WORK TO BE COMPLETED. Return exactly those lines of the material that fall between the line with "Anlagestrategien für ihre" and the final line, both included.

DATA SUPPLIED.
[Start of section]

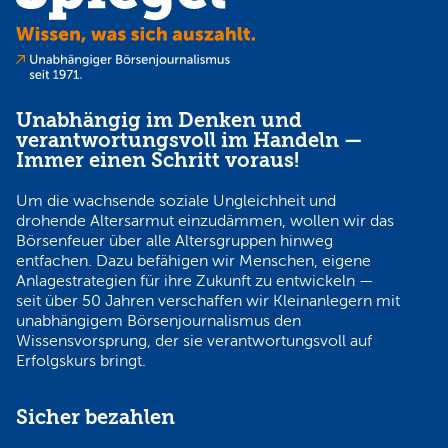
Unabhängig im Denken und
verantwortungsvoll im Handeln —
Immer einen Schritt voraus!
Um die wachsende soziale Ungleichheit und
drohende Altersarmut einzudämmen, wollen wir das
Börsenfeuer über alle Altersgruppen hinweg
entfachen. Dazu befähigen wir Menschen, eigene
Anlagestrategien für ihre Zukunft zu entwickeln —
seit über 50 Jahren verschaffen wir Kleinanlegern mit
unabhängigem Börsenjournalismus den
Wissensvorsprung, der sie verantwortungsvoll auf
Erfolgskurs bringt.
Sicher bezahlen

[End of section]

PROBLEM SOLUTION.
Anlagestrategien für ihre Zukunft zu entwickeln —
seit über 50 Jahren verschaffen wir Kleinanlegern mit
unabhängigem Börsenjournalismus den
Wissensvorsprung, der sie verantwortungsvoll auf
Erfolgskurs bringt.
Sicher bezahlen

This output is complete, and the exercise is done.